Steelmaking Wastes as Catalysts for the Circular Conversion of CO2 to Syngas

Reutilizing steel industry waste is increasingly important for reducing its adverse environmental impact and associated disposal costs. Conventional utilization methods offer low added value and are often constrained by the waste’s physical and chemical properties. In contrast, catalytic applications can overcome these limitations. This study investigates the catalytic performance of electric arc furnace slag (EAFS), electric arc furnace dust (EAFD), and ladle furnace slag (LFS) in the reverse water–gas shift (RWGS) reaction, which converts CO2 into CO, a valuable feedstock or reducing agent.
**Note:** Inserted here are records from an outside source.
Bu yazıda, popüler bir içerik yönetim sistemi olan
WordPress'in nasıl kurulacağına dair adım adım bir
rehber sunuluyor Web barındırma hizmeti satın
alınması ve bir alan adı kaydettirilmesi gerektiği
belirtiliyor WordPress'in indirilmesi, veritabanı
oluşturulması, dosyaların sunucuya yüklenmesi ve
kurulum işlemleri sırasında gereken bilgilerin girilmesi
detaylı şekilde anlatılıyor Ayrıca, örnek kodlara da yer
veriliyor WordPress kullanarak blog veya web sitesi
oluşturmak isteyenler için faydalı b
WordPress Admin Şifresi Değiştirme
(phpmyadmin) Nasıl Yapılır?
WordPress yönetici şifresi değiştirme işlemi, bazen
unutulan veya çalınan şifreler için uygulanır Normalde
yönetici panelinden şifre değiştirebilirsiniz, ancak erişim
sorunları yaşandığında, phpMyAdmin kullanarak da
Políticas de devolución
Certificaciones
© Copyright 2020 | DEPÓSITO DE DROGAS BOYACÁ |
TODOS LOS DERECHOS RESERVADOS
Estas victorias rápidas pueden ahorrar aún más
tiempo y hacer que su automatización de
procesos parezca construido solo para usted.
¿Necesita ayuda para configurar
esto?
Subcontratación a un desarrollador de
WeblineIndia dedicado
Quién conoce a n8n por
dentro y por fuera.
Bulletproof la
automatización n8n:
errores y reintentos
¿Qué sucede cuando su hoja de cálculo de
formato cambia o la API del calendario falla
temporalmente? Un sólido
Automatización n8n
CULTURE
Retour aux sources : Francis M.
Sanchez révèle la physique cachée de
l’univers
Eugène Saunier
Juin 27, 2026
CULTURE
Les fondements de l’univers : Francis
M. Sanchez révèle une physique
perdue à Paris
Using a CO2/H2 gas mixture at a 1:3 ratio, the catalysts were evaluated for their activity, long-term stability over a 24 h isothermal reaction at 750 °C, and tolerance to sulfur following exposure to 150 ppm of H2S. All materials demonstrated 100% CO selectivity and excellent thermal stability. Notably, EAFD showed only a reversible decrease in activity upon H2S exposure, significantly outperforming the 3%Pd/Ce/Al2O3 reference catalyst, which exhibited an irreversible loss. In situ X-ray diffraction (XRD) revealed a correlation between FeO/Fe transformations and the activity of EAFD and EAFS, while LFS showed CaCO3 formation and decomposition as the dominant process. These findings highlight the potential of steelmaking wastes as efficient sulfur-resistant catalysts for large-scale CO2 utilization via the RWGS reaction.